Not that it should matter all that much whether cormorants have increased or, as the evidence indicates, decreased since earlier times. Virtually no species of North American bird exists at the same number as it did at some point when there was, presumably, the “right” number. Apart from those who are now extinct, all exist at greater or lesser numbers than at some pre-colonial point in time, their numbers reflecting the ever-changing ability of the environment to support them.
But wildlife managers often seem to believe that if they can convince people that a common species is much more common now than it was in pre-colonial America, then there is something “wrong,” that the primal numbers are in some way the “right” number, and that an increase above that number indicates an error that must be adjusted. A decline in natural predators often is cited as the reason for the increase in whatever species they are targeting.
That argument does not apply to cormorants. There is no indication that that any natural predator ever had a significant impact on cormorant numbers.4 What does influence cormorant population size is the number of suitable nest sites available, and they are, if anything, much fewer than in pre-colonial North America. In Toronto, where CDI got its start, cormorants now nest on a man-made spit of clean landfill that extends miles out from the shore into Lake Ontario. While adult cormorants are relatively secure from predation, nests with eggs and young are vulnerable, and studies using “camera traps” have shown that the main predator of tree-nesting cormorants are raccoons. Raccoons are most abundant in urban environments, so to the degree (very small within the context of the cormorant population overall, since birds tend to nest on racoon-free islands) that predators are a controlling factor, they have increased, not decreased, overall in urban and suburban regions.

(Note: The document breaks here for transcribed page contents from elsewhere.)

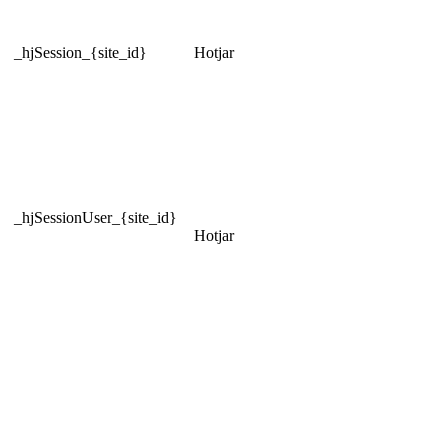
_hjSession_{site_id}
Hotjar
_hjSessionUser_{site_id}
Hotjar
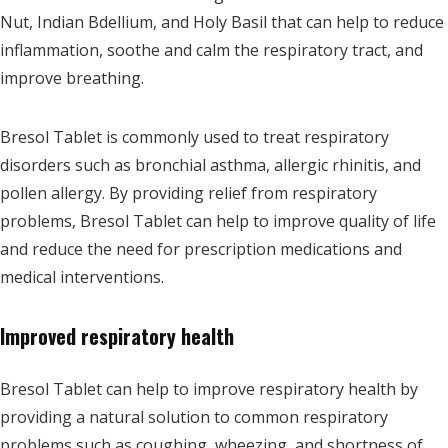
Nut, Indian Bdellium, and Holy Basil that can help to reduce
inflammation, soothe and calm the respiratory tract, and
improve breathing.
Bresol Tablet is commonly used to treat respiratory
disorders such as bronchial asthma, allergic rhinitis, and
pollen allergy. By providing relief from respiratory
problems, Bresol Tablet can help to improve quality of life
and reduce the need for prescription medications and
medical interventions.
Improved respiratory health
Bresol Tablet can help to improve respiratory health by
providing a natural solution to common respiratory
problems such as coughing, wheezing, and shortness of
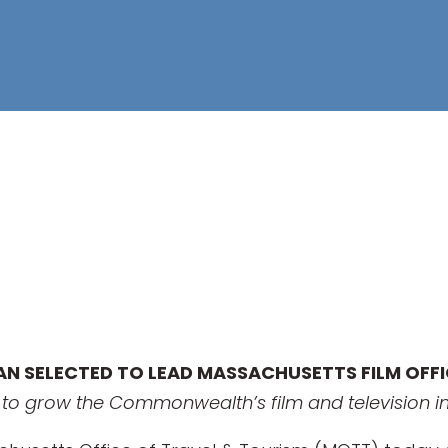
RAN SELECTED TO LEAD MASSACHUSETTS FILM OFF
n to grow the Commonwealth’s film and television i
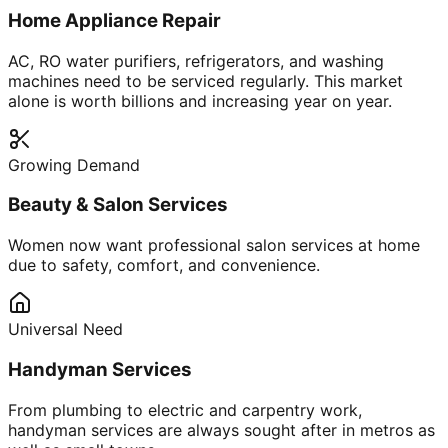
Home Appliance Repair
AC, RO water purifiers, refrigerators, and washing
machines need to be serviced regularly. This market
alone is worth billions and increasing year on year.
Growing Demand
Beauty & Salon Services
Women now want professional salon services at home
due to safety, comfort, and convenience.
Universal Need
Handyman Services
From plumbing to electric and carpentry work,
handyman services are always sought after in metros as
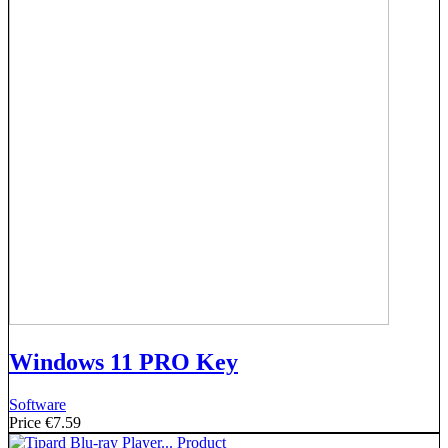
Windows 11 PRO Key
Software
Price
€7.59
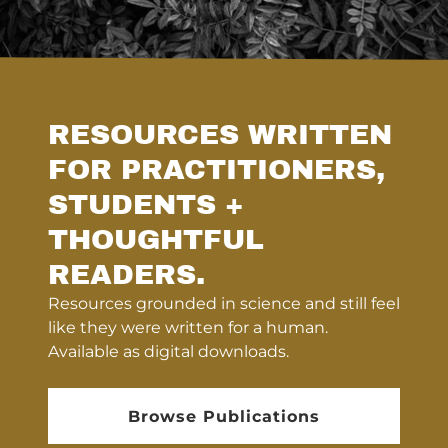
RESOURCES WRITTEN
FOR PRACTITIONERS,
STUDENTS +
THOUGHTFUL
READERS.
Resources grounded in science and still feel
like they were written for a human.
Available as digital downloads.
Browse Publications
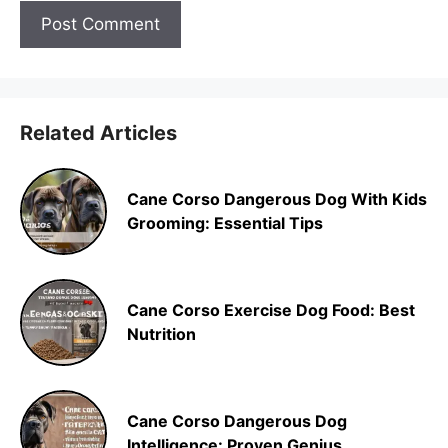
Related Articles
Cane Corso Dangerous Dog With Kids
Grooming: Essential Tips
Cane Corso Exercise Dog Food: Best
Nutrition
Cane Corso Dangerous Dog
Intelligence: Proven Genius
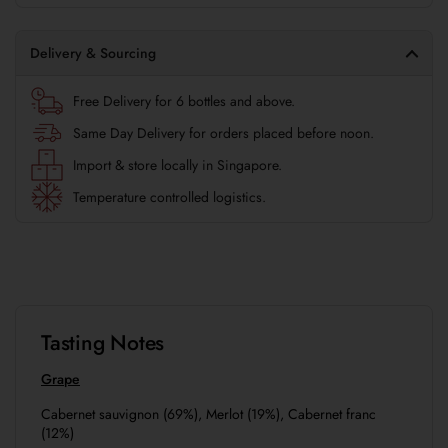
Delivery & Sourcing
Free Delivery for 6 bottles and above.
Same Day Delivery for orders placed before noon.
Import & store locally in Singapore.
Temperature controlled logistics.
Tasting Notes
Grape
Cabernet sauvignon (69%), Merlot (19%), Cabernet franc
(12%)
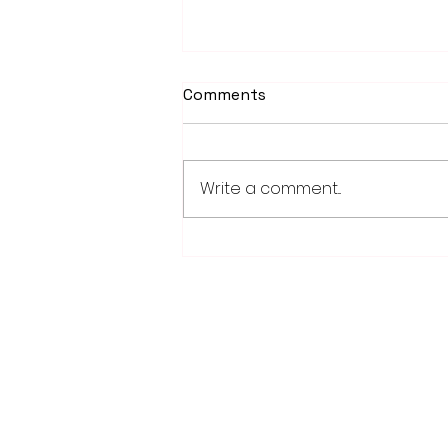
Comments
Write a comment...
Worthington Speedway
point standings through
Aug. 1, 2026
28779 Co. Hwy 35
Worthington, MN 56187
(507) 376-6165 (office)
507-372-5962 (US95 Studio)
507.376.9350 (93.5 Rewind FM Stud
info@myradioworks.net
sales@myradioworks.net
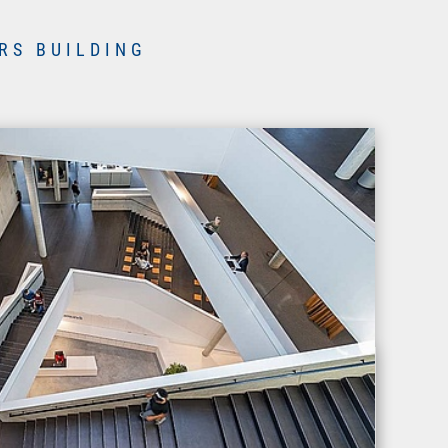
RS BUILDING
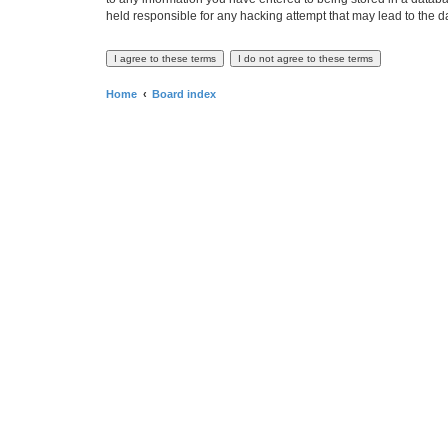
held responsible for any hacking attempt that may lead to the
Home
Board index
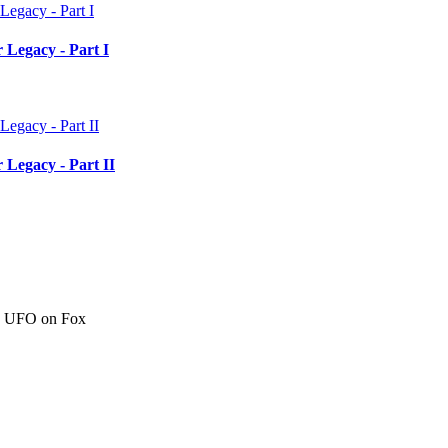
 Legacy - Part I
 Legacy - Part II
c" UFO on Fox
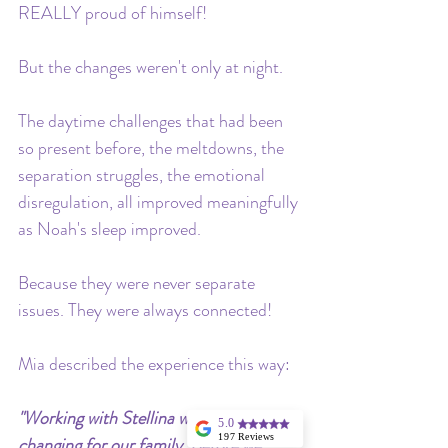
REALLY proud of himself!
But the changes weren't only at night. 
The daytime challenges that had been 
so present before, the meltdowns, the 
separation struggles, the emotional 
disregulation, all improved meaningfully 
as Noah's sleep improved. 
Because they were never separate 
issues. They were always connected!
Mia described the experience this way:
"Working with Stellina was truly life-
5.0
197 Reviews
changing for our family. Before we 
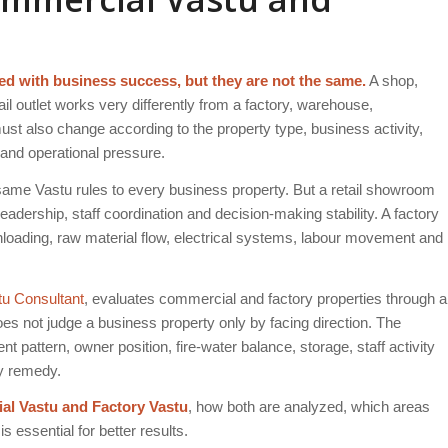
d with business success, but they are not the same.
A shop,
ail outlet works very differently from a factory, warehouse,
must also change according to the property type, business activity,
 and operational pressure.
me Vastu rules to every business property. But a retail showroom
eadership, staff coordination and decision-making stability. A factory
nloading, raw material flow, electrical systems, labour movement and
tu Consultant
, evaluates commercial and factory properties through a
oes not judge a business property only by facing direction. The
pattern, owner position, fire-water balance, storage, staff activity
ny remedy.
l Vastu and Factory Vastu
, how both are analyzed, which areas
 essential for better results.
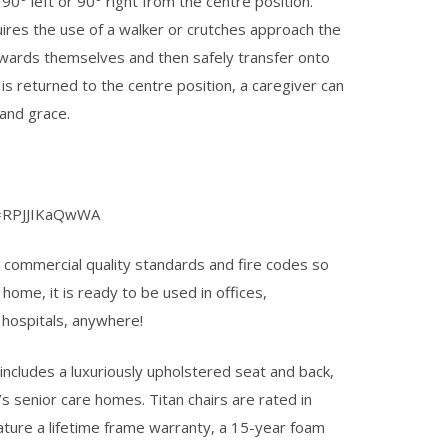
90° left or 90° right from the centre position.
ires the use of a walker or crutches approach the
towards themselves and then safely transfer onto
 is returned to the centre position, a caregiver can
and grace.
v=RPJJIKaQwWA
 to commercial quality standards and fire codes so
 home, it is ready to be used in offices,
, hospitals, anywhere!
includes a luxuriously upholstered seat and back,
’s senior care homes. Titan chairs are rated in
feature a lifetime frame warranty, a 15-year foam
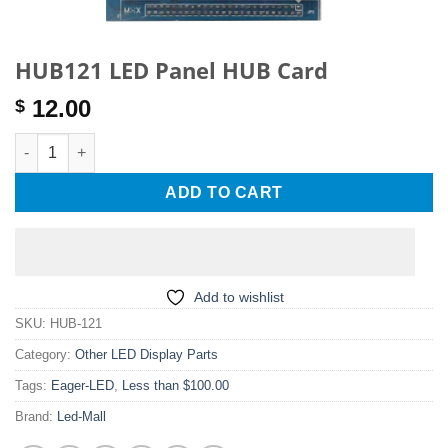
HUB121 LED Panel HUB Card
12.00
$
HUB121 LED Panel HUB Card quantity
ADD TO CART
Add to wishlist
SKU:
HUB-121
Category:
Other LED Display Parts
Tags:
Eager-LED
,
Less than $100.00
Brand:
Led-Mall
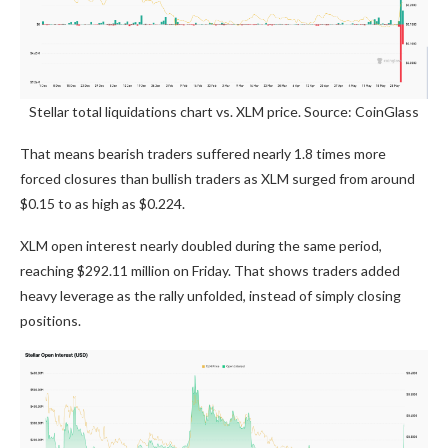
Stellar total liquidations chart vs. XLM price. Source: CoinGlass
That means bearish traders suffered nearly 1.8 times more
forced closures than bullish traders as XLM surged from around
$0.15 to as high as $0.224.
XLM open interest nearly doubled during the same period,
reaching $292.11 million on Friday. That shows traders added
heavy leverage as the rally unfolded, instead of simply closing
positions.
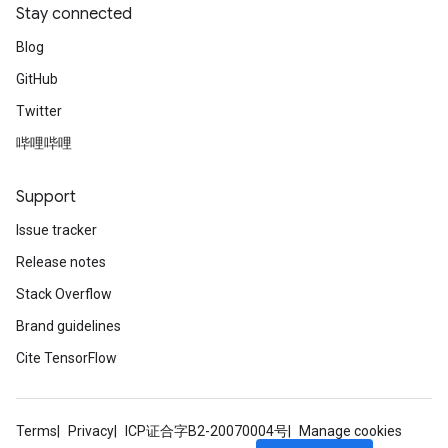
Stay connected
Blog
GitHub
Twitter
哔哩哔哩
Support
Issue tracker
Release notes
Stack Overflow
Brand guidelines
Cite TensorFlow
Terms
Privacy
ICP证合字B2-20070004号
Manage cookies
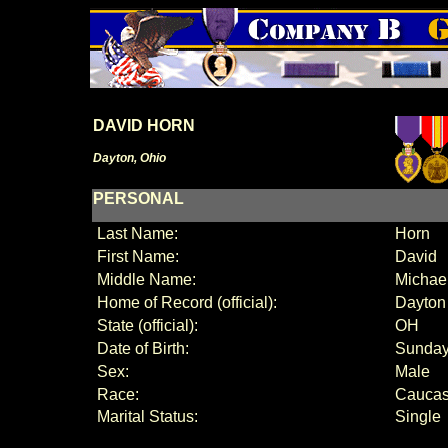
DAVID HORN
Dayton, Ohio
PERSONAL
Last Name:
Horn
First Name:
David
Middle Name:
Michae
Home of Record (official):
Dayton
State (official):
OH
Date of Birth:
Sunday
Sex:
Male
Race:
Caucas
Marital Status:
Single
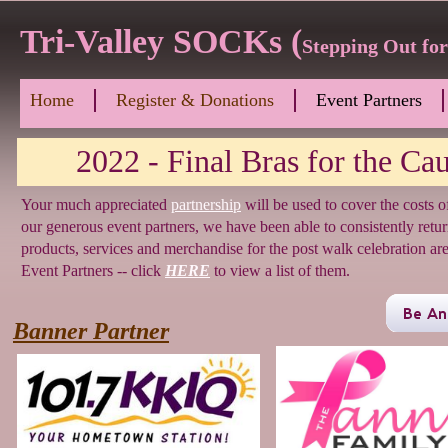
Tri-Valley SOCKs (
Stepping Out fo
Home
Register & Donations
Event Partners
2022 - Final Bras for the Caus
Your much appreciated
partnership
will be used to cover the costs 
our generous event partners, we have been able to consistently retu
products, services and merchandise for the post walk celebration 
Event Partners -- click
HERE
to view a list of them.
Banner Partner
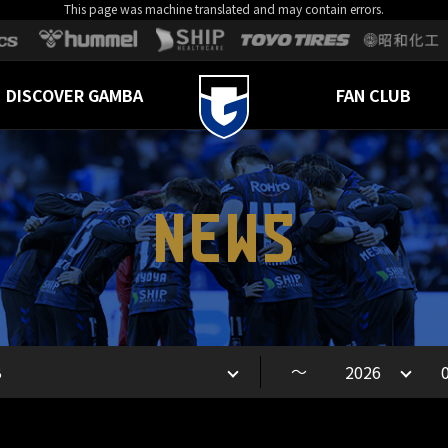
This page was machine translated and may contain errors.
DISCOVER GAMBA
FAN CLUB
NEWS
～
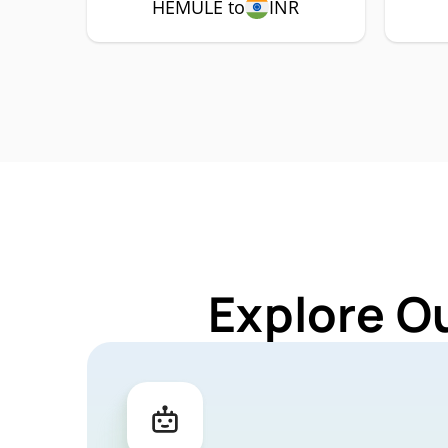
HEMULE to
INR
Explore O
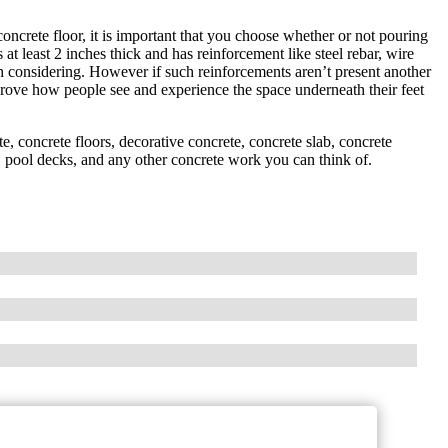
ncrete floor, it is important that you choose whether or not pouring
at least 2 inches thick and has reinforcement like steel rebar, wire
h considering. However if such reinforcements aren’t present another
rove how people see and experience the space underneath their feet
, concrete floors, decorative concrete, concrete slab, concrete
rs, pool decks, and any other concrete work you can think of.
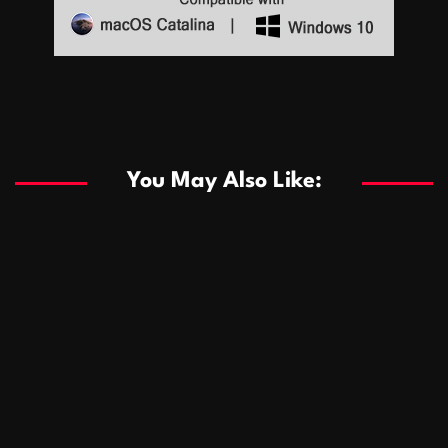
Sports
Sports
Les systèmes de casino basés sur l’IA améliorent les
recommandations de jeu personnalisées
You May Also Like:
Sports
Salles de poker de casino compétitives encourageant
January 24, 2026
David A. Castillo
292 views
les interactions de jeu multijoueur
ธุรกิจ
Championnats de casino compétitifs créant des
January 22, 2026
David A. Castillo
303 views
opportunités de jeu virtuel palpitantes
Podnikanie
Small Office Rental Solutions Crafted for Startups
January 19, 2026
David A. Castillo
290 views
and Growing Businesses
商業
Dôležitá úloha baktérií pri zlepšovaní výkonu čistiarní
October 13, 2025
David A. Castillo
710 views
odpadových vôd
แฟชั่น
Advantages of renting offices with conference rooms
July 11, 2025
David A. Castillo
2301 views
in business-friendly places
Ogólny
The most Iconic luxury watches that define style,
July 5, 2025
David A. Castillo
2466 views
performance, and elegance
Korzyści płynące z edukacji przedmałżeńskiej dla
March 14, 2025
David A. Castillo
2600 views
silniejszych małżeństw
February 23, 2025
David A. Castillo
2519 views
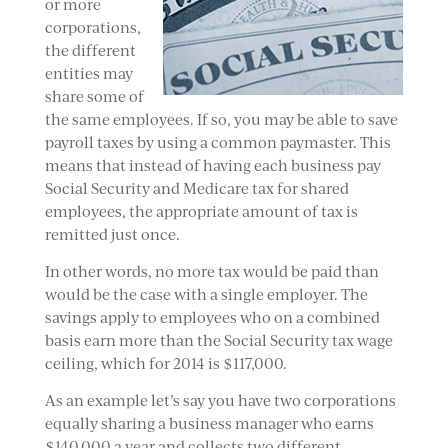
or more
corporations,
the different
entities may
share some of
the same employees. If so, you may be able to save
payroll taxes by using a common paymaster. This
means that instead of having each business pay
Social Security and Medicare tax for shared
employees, the appropriate amount of tax is
remitted just once.
In other words, no more tax would be paid than
would be the case with a single employer. The
savings apply to employees who on a combined
basis earn more than the Social Security tax wage
ceiling, which for 2014 is $117,000.
As an example let’s say you have two corporations
equally sharing a business manager who earns
$140,000 a year and collects two different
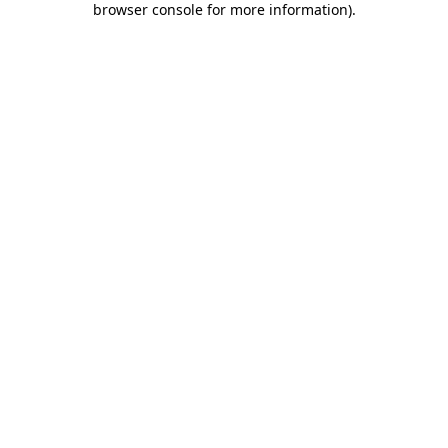
browser console for more information)
.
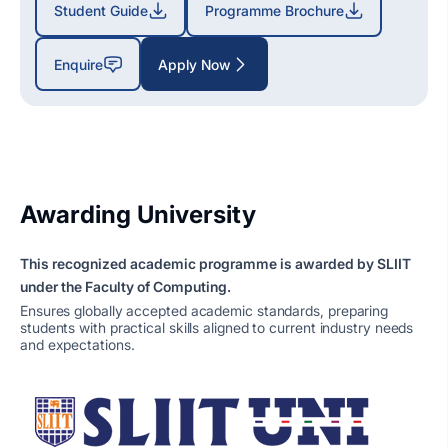
Student Guide
Programme Brochure
Enquire
Apply Now
Awarding University
This recognized academic programme is awarded by SLIIT
under the Faculty of Computing.
Ensures globally accepted academic standards, preparing
students with practical skills aligned to current industry needs
and expectations.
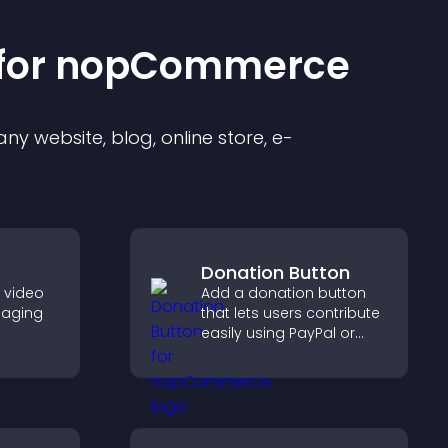
for
nopCommerce
y website, blog, online store, e-
Donation Button
e video
Add a donation button
gaging
that lets users contribute
easily using PayPal or
her
Stripe, supporting causes
visitors
directly from your site.
ynamic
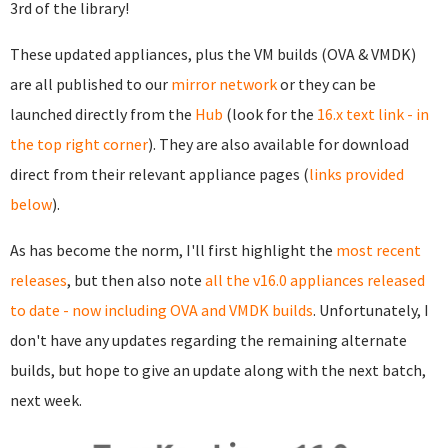
3rd of the library!
These updated appliances, plus the VM builds (OVA & VMDK)
are all published to our
mirror network
or they can be
launched directly from the
Hub
(look for the
16.x text link - in
the top right corner
). They are also available for download
direct from their relevant appliance pages (
links provided
below
).
As has become the norm, I'll first highlight the
most recent
releases
, but then also note
all the v16.0 appliances released
to date - now including OVA and VMDK builds
. Unfortunately, I
don't have any updates regarding the remaining alternate
builds, but hope to give an update along with the next batch,
next week.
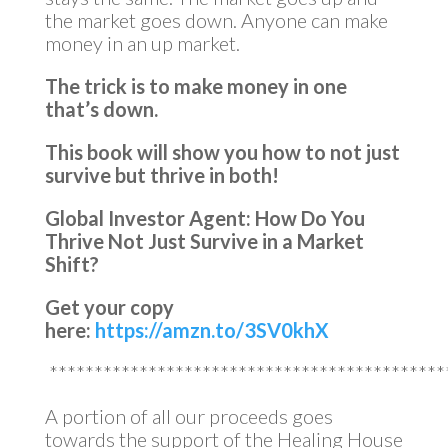
the market goes down. Anyone can make
money in an up market.
The trick is to make money in one
that’s down.
This book will show you how to not just
survive but thrive in both!
Global Investor Agent: How Do You
Thrive Not Just Survive in a Market
Shift?
Get your copy
here:
https://amzn.to/3SV0khX
********************************************
A portion of all our proceeds goes
towards the support of the Healing House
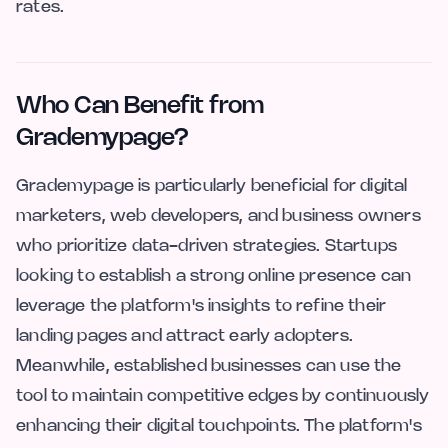
rates.
Who Can Benefit from
Grademypage?
Grademypage is particularly beneficial for digital
marketers, web developers, and business owners
who prioritize data-driven strategies. Startups
looking to establish a strong online presence can
leverage the platform's insights to refine their
landing pages and attract early adopters.
Meanwhile, established businesses can use the
tool to maintain competitive edges by continuously
enhancing their digital touchpoints. The platform's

Ground nesting cormorants do not seem to be vulnerable to raccoons, at least at these colonies, and the possibility is that the ground nesting ring-billed gulls who coexist with the cormorants provide so much food for the raccoons that they never reach the cormorant nests. Coyotes, too, might prey upon cormorants, and be strong enough to take maturing young and adults, but their numbers, too, have increased, and their range has expanded eastward. Thus, the “loss of predator” argument simply does not apply to cormorants.